[[ Given entries open ]]

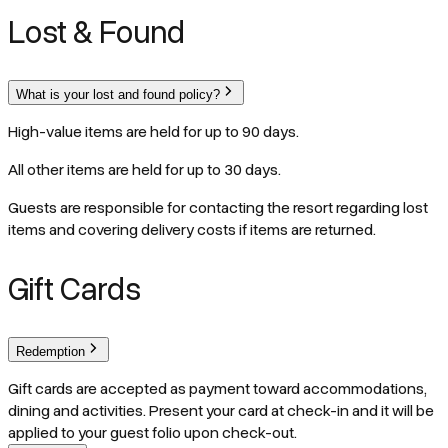
Lost & Found
What is your lost and found policy?
High-value items are held for up to 90 days.
All other items are held for up to 30 days.
Guests are responsible for contacting the resort regarding lost
items and covering delivery costs if items are returned.
Gift Cards
Redemption
Gift cards are accepted as payment toward accommodations,
dining and activities. Present your card at check-in and it will be
applied to your guest folio upon check-out.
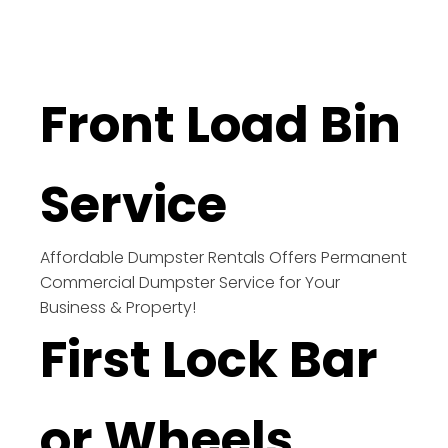
Front Load Bin
Service
Affordable Dumpster Rentals Offers Permanent
Commercial Dumpster Service for Your
Business & Property!
First Lock Bar
or Wheels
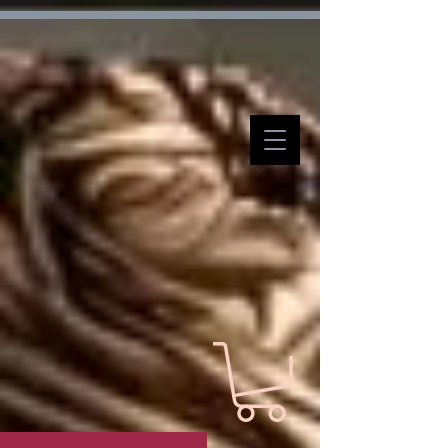
Verification: d7ffc57e7e4708f1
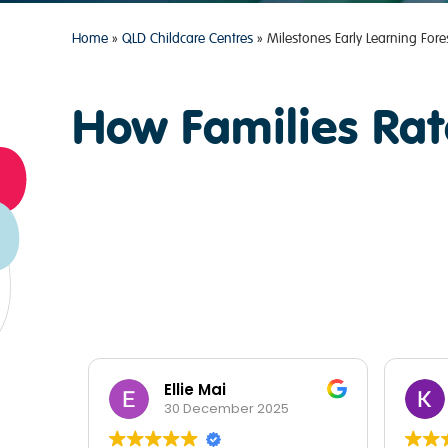
Home
»
QLD Childcare Centres
»
Milestones Early Learning Fore
How Families Rat
Ellie Mai
30 December 2025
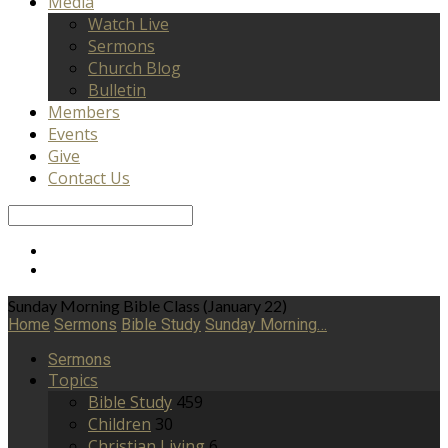
Media
Watch Live
Sermons
Church Blog
Bulletin
Members
Events
Give
Contact Us
Search
Sunday Morning Bible Class (January 22)
Home
Sermons
Bible Study
Sunday Morning…
Sermons
Topics
Bible Study
459
Children
30
Christian Living
6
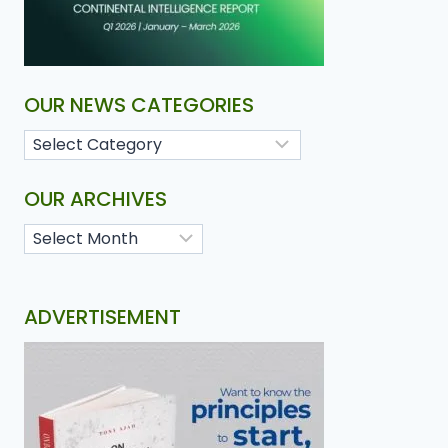
OUR NEWS CATEGORIES
OUR ARCHIVES
ADVERTISEMENT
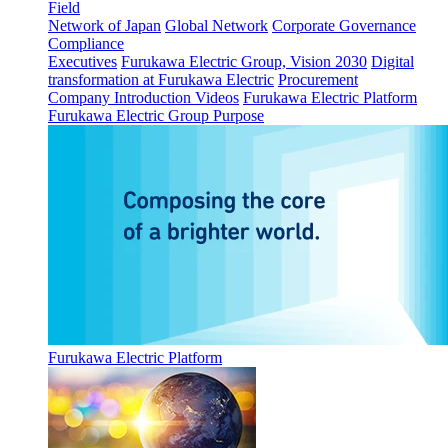
Field
Network of Japan
Global Network
Corporate Governance
Compliance
Executives
Furukawa Electric Group, Vision 2030
Digital
transformation at Furukawa Electric
Procurement
Company Introduction Videos
Furukawa Electric Platform
Furukawa Electric Group Purpose
Furukawa Electric Platform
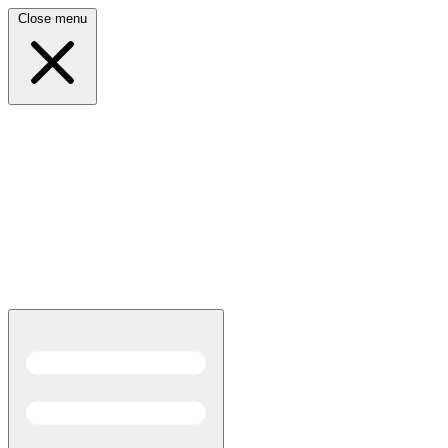
Close menu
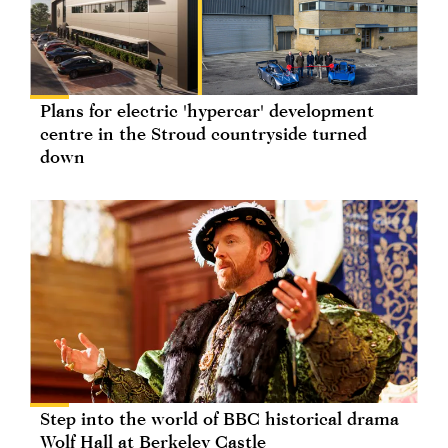
Plans for electric 'hypercar' development
centre in the Stroud countryside turned
down
Step into the world of BBC historical drama
Wolf Hall at Berkeley Castle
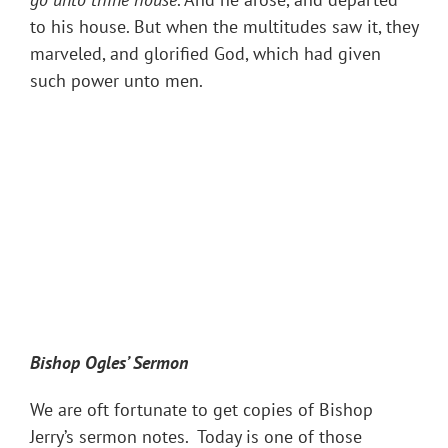
to his house. But when the multitudes saw it, they
marveled, and glorified God, which had given
such power unto men.
Bishop Ogles
’ Sermon
We are oft fortunate to get copies of Bishop
Jerry’s sermon notes. Today is one of those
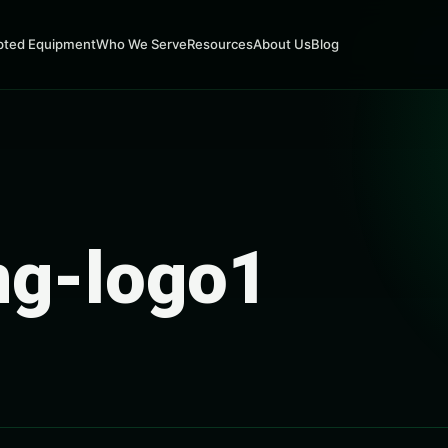
pted Equipment
Who We Serve
Resources
About Us
Blog
ng-logo1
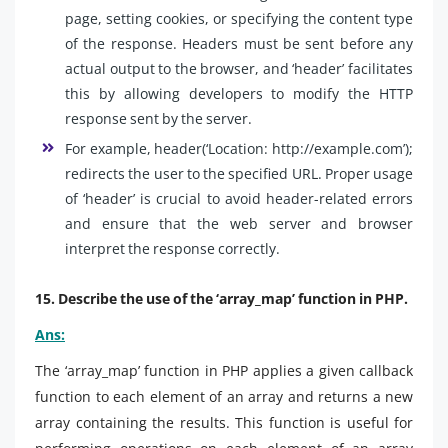
page, setting cookies, or specifying the content type
of the response. Headers must be sent before any
actual output to the browser, and ‘header’ facilitates
this by allowing developers to modify the HTTP
response sent by the server.
For example, header(‘Location: http://example.com’);
redirects the user to the specified URL. Proper usage
of ‘header’ is crucial to avoid header-related errors
and ensure that the web server and browser
interpret the response correctly.
15. Describe the use of the ‘array_map’ function in PHP.
Ans:
The ‘array_map’ function in PHP applies a given callback
function to each element of an array and returns a new
array containing the results. This function is useful for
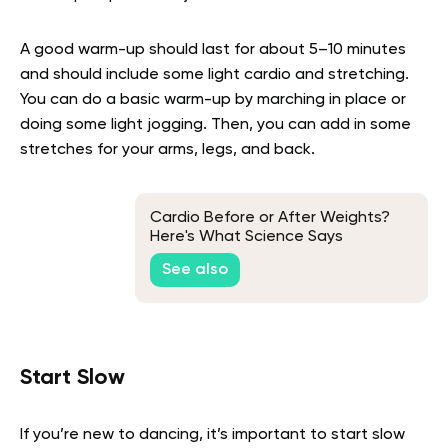
A good warm-up should last for about 5–10 minutes
and should include some light cardio and stretching.
You can do a basic warm-up by marching in place or
doing some light jogging. Then, you can add in some
stretches for your arms, legs, and back.
Cardio Before or After Weights?
Here's What Science Says
See also
Start Slow
If you’re new to dancing, it’s important to start slow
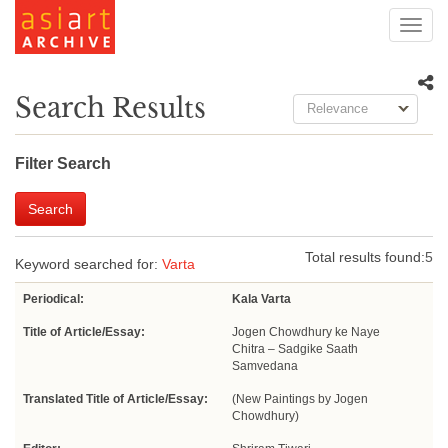
Toggl
navig
Search Results
Relevance
Filter Search
Search
Total results found:
5
Keyword searched for:
Varta
Periodical:
Kala Varta
Title of Article/Essay:
Jogen Chowdhury ke Naye
Chitra – Sadgike Saath
Samvedana
Translated Title of Article/Essay:
(New Paintings by Jogen
Chowdhury)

[[ Given entries closed ]]

> [Work instructions]: Report each line in the data that holds the word "held".

> [Reply to the task]:
High-value items are held for up to 90 days.
All other items are held for up to 30 days.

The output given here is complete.